I am kinda confused at the idea of groups putting CWL pipelines up on Github that simply do not work or are malformed or otherwise broken. Are they not running them themselves?
cwltool --validate really enough to test the validity of a pipeline? I think that just tells you if a file is valid CWL, not necessarily that it “runs” and that it “runs correctly”, right?
For my group, I have relied a lot on Python’s
unittest suite to set up unit tests and integration tests for the CWL’s and their workflows; pluto-cwl/tests at master · mskcc/pluto-cwl · GitHub
Its been really helpful to ensure the pipelines don’t suddenly start breaking with new changes & updates, but it also required writing a ton of boilerplate code that is probably outside the scope of the CWL organization. Or maybe not? Maybe some kind of Python library that makes it easier to write custom integration tests for your CWL’s would be useful to others?
In regards to the “out of the box experience”, the first big difficulty I had (and still have) with CWL is this;
CWL is actually not code; its data. This makes writing it a lot less flexible, and it makes introspection difficult and confusing. Beyond the obvious ones, I can never really tell what fields are available in which places in my CWL documents. I cant tell which variables exist in which environments, or what attributes or methods they have. I was reading this page today and found out that I can do calls like
valueFrom: $(self.basename); I did not even know that
self existed, or where it exists, and had no clue there was a
basename method available or what other methods might also exist. If I was using Python, I would be using a lot of
globals(), and various API reference docs; I am not sure what the equivalents to these kinds of things are in CWL so it feels like I am poking around in the dark a lot of times.
The other difficulty I have is with understanding the staging and execution of the commands I am wrapping up in CWL. For example, in Nextflow if my pipeline process breaks, I can go into the
work directory for that job and see everything in one place, all the input files, the commands used to stage them, the commands that set up the execution environment, the fully interpolated shell commands that are going to be run, all the stdout and stderr logs, etc… When I run a CWL and something breaks or doesnt work right, trying to get all the information I need to fully understand what is happening and debug it becomes a lot more difficult. This page helps but is still just a high-level overview. I am also not sure if there is a way to re-run only the broken pipeline step, in isolation, without restarting the whole workflow.

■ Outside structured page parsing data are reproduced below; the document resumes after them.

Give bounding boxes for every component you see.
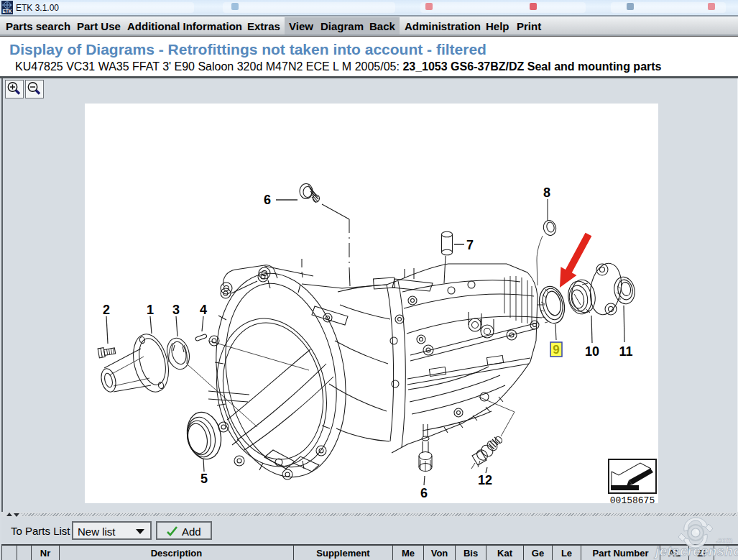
svg-text:ETK: ETK xyxy=(3,9,12,14)
svg-text:.com: .com xyxy=(716,536,732,544)
svg-text:6: 6 xyxy=(420,486,428,500)
svg-text:12: 12 xyxy=(478,473,492,487)
svg-text:2: 2 xyxy=(103,303,110,317)
svg-text:4: 4 xyxy=(200,303,207,317)
svg-text:3: 3 xyxy=(172,303,180,317)
svg-text:10: 10 xyxy=(585,344,599,359)
svg-text:8: 8 xyxy=(543,185,550,200)
svg-text:11: 11 xyxy=(619,344,632,359)
svg-text:7: 7 xyxy=(466,238,474,252)
svg-text:5: 5 xyxy=(200,472,208,486)
svg-text:6: 6 xyxy=(264,193,271,207)
svg-text:jetscreenshot: jetscreenshot xyxy=(654,543,738,559)
svg-text:00158675: 00158675 xyxy=(610,495,655,503)
svg-text:1: 1 xyxy=(147,303,154,317)
svg-text:9: 9 xyxy=(553,343,559,357)
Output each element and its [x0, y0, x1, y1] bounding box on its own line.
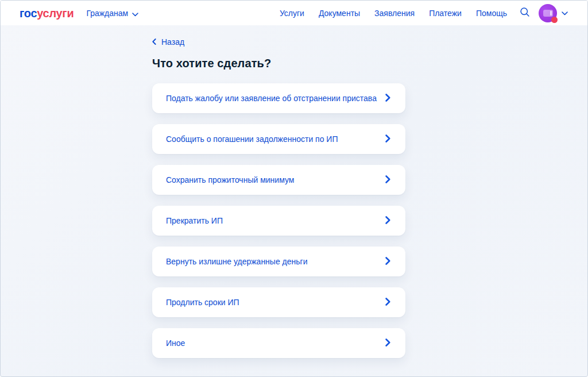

I think the last thing that stands out to me is the reliance on 3rd party execution programs for advanced features like HPC job submission. Would be really great if the official CWL runner could just offer all the features itself. I understand the “why” behind this decision but it does not seem like something that is going to facilitate a good experience for people searching for a workflow framework that will “just work” for them, finding CWL, liking it, then discovering that they cant actually run it on their HPC unless they get some other program.